What you are asked to do>
Be exact. Print each record as it stands.

Available data>
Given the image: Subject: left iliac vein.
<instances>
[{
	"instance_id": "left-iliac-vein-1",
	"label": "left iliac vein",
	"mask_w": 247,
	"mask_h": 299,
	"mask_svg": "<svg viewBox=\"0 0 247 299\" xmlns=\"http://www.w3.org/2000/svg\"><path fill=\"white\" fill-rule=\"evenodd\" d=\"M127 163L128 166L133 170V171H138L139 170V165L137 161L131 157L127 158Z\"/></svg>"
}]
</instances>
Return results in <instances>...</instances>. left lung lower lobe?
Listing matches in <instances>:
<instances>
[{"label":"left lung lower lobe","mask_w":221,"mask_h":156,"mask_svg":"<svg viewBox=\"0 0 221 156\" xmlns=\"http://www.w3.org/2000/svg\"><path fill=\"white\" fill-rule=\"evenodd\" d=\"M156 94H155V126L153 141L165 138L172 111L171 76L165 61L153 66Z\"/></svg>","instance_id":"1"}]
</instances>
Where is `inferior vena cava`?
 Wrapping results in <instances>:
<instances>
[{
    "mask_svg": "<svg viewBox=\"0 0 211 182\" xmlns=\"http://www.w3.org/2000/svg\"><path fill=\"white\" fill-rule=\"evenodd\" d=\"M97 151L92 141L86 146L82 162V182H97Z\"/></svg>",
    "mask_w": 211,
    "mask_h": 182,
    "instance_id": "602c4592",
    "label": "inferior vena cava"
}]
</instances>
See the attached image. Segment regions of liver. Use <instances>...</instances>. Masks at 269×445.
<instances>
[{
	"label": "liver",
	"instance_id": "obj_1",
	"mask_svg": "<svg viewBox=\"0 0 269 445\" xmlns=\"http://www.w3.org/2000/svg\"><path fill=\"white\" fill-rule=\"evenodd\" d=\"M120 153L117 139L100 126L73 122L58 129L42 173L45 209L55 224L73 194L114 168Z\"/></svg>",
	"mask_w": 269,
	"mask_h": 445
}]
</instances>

Task solution>
Given the image: Subject: left iliac vein.
<instances>
[{
	"instance_id": "left-iliac-vein-1",
	"label": "left iliac vein",
	"mask_w": 247,
	"mask_h": 299,
	"mask_svg": "<svg viewBox=\"0 0 247 299\" xmlns=\"http://www.w3.org/2000/svg\"><path fill=\"white\" fill-rule=\"evenodd\" d=\"M127 163L128 166L133 170V171H138L139 170V165L137 161L131 157L127 158Z\"/></svg>"
}]
</instances>
Return results in <instances>...</instances>. left lung lower lobe?
Listing matches in <instances>:
<instances>
[{"label":"left lung lower lobe","mask_w":221,"mask_h":156,"mask_svg":"<svg viewBox=\"0 0 221 156\" xmlns=\"http://www.w3.org/2000/svg\"><path fill=\"white\" fill-rule=\"evenodd\" d=\"M156 94H155V126L153 141L165 138L172 111L171 76L165 61L153 66Z\"/></svg>","instance_id":"1"}]
</instances>
Where is `inferior vena cava`?
 Wrapping results in <instances>:
<instances>
[{
    "mask_svg": "<svg viewBox=\"0 0 211 182\" xmlns=\"http://www.w3.org/2000/svg\"><path fill=\"white\" fill-rule=\"evenodd\" d=\"M97 151L92 141L86 146L82 162V182H97Z\"/></svg>",
    "mask_w": 211,
    "mask_h": 182,
    "instance_id": "602c4592",
    "label": "inferior vena cava"
}]
</instances>
See the attached image. Segment regions of liver. Use <instances>...</instances>. Masks at 269×445.
<instances>
[{
	"label": "liver",
	"instance_id": "obj_1",
	"mask_svg": "<svg viewBox=\"0 0 269 445\" xmlns=\"http://www.w3.org/2000/svg\"><path fill=\"white\" fill-rule=\"evenodd\" d=\"M120 153L117 139L100 126L73 122L58 129L42 173L45 209L55 224L73 194L114 168Z\"/></svg>",
	"mask_w": 269,
	"mask_h": 445
}]
</instances>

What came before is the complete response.